We take this a step further by adding an additional layer, and similarly review model performance.

In [23]:
min_loss = 1000
best_weights = ()

start = time()

for i in xrange(1000):
    W_1 = np.random.rand(100, 6) / 10
    b_1 = np.random.rand(100,) / 10
    W_2 = np.random.rand(100, 100) / 10
    b_2 = np.random.rand(100,) / 10
    W_3 = np.random.rand(2, 100) / 10
    b_3 = np.random.rand(2,) / 10
    
    scores = []
    loss = 0

    for j in xrange(X_train.shape[0]):
        result = np.dot(W_1, X_train[j]) + b_1
        result = np.dot(W_2, result) + b_2
        result = np.dot(W_3, result) + b_3
        result = softmax(result)
        scores.append(list(result))
        
        label_index = np.argmax(y_train_onehot[j])
        loss += -np.log(result[label_index])
        
    loss = loss / float(X_train.shape[0])
    y_prediction = np.argmax(np.array(scores), axis=1)
    accuracy = np.sum(y_prediction == y_train) / float(len(y_train))          
        
    if loss < min_loss:
        min_loss = loss
        best_weights = (W_1, b_1, W_2, b_2, W_3, b_3)
        print 'loss %s accuracy %s loop %s' % (round(loss, 3), round(accuracy, 3), i)

print '\ntime taken %s seconds' % str(time() - start)

loss 0.797 accuracy 0.287 loop 0
loss 0.753 accuracy 0.296 loop 1
loss 0.752 accuracy 0.285 loop 2
loss 0.695 accuracy 0.39 loop 4
loss 0.656 accuracy 0.705 loop 5
loss 0.644 accuracy 0.709 loop 7
loss 0.642 accuracy 0.705 loop 12
loss 0.633 accuracy 0.709 loop 19
loss 0.621 accuracy 0.721 loop 79
loss 0.621 accuracy 0.715 loop 130
loss 0.619 accuracy 0.728 loop 501
loss 0.618 accuracy 0.715 loop 956

time taken 13.7536799908 seconds


In [24]:
W_1, b_1, W_2, b_2, W_3, b_3 = best_weights
scores = []

for j in xrange(X_test.shape[0]):
    result = np.dot(W_1, X_test[j]) + b_1
    result = np.dot(W_2, result) + b_2
    result = np.dot(W_3, result) + b_3    
    result = softmax(result)
    scores.append(list(result))
    
y_prediction = np.argmax(np.array(scores), axis=1)

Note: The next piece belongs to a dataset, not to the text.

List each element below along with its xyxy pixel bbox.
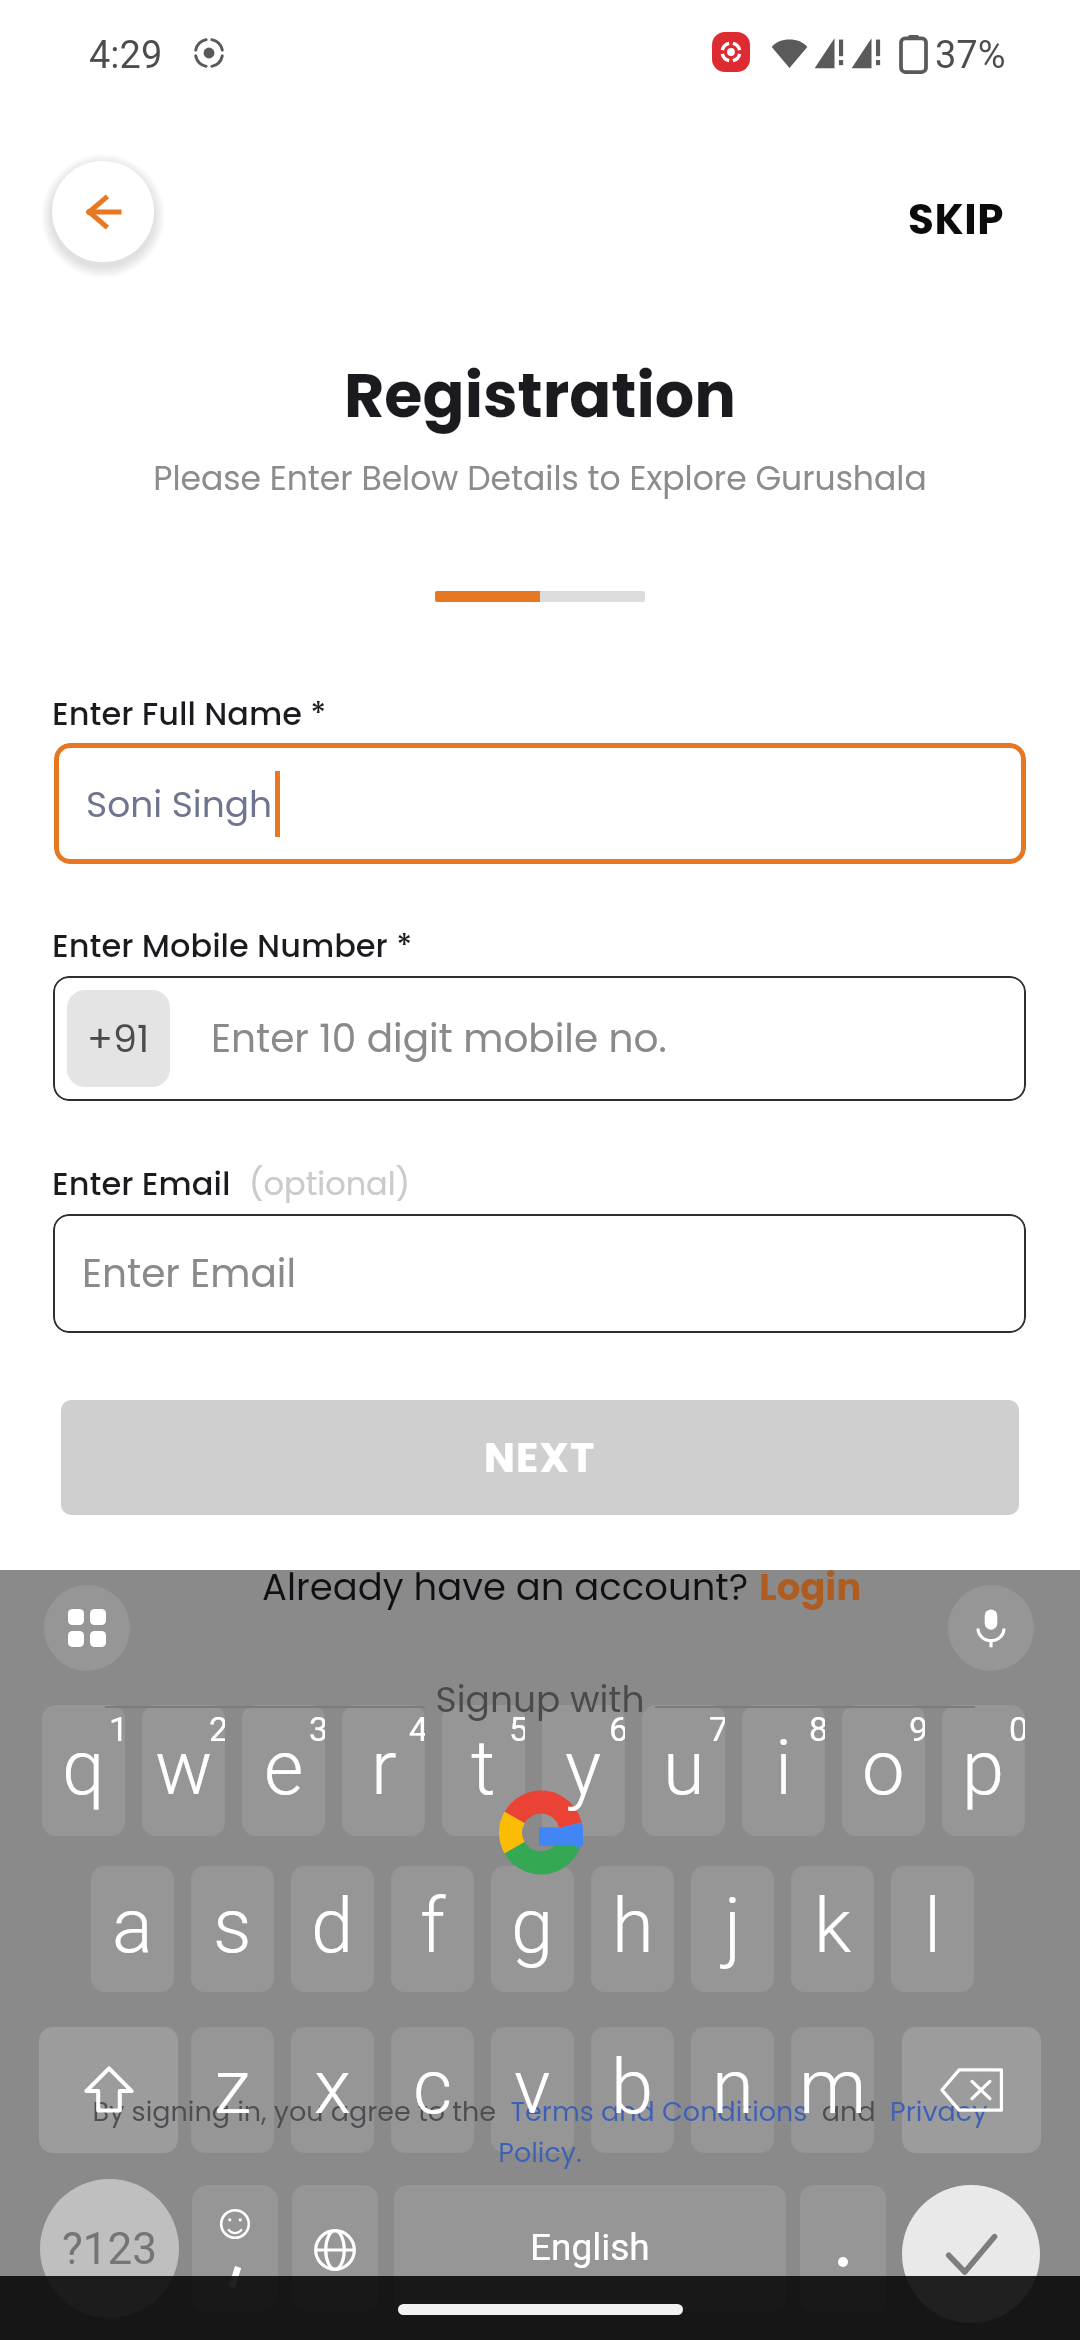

print "accuracy", np.sum(y_prediction == y_test) / float(len(y_test))

accuracy 0.703910614525


We run into the same problem of suboptimal model performance, but this is not unexpected given the simplistic approach taken for illustrative purposes. We look to build on this in the next section by taking a systematic approach to optimizing the weight matrices and biases.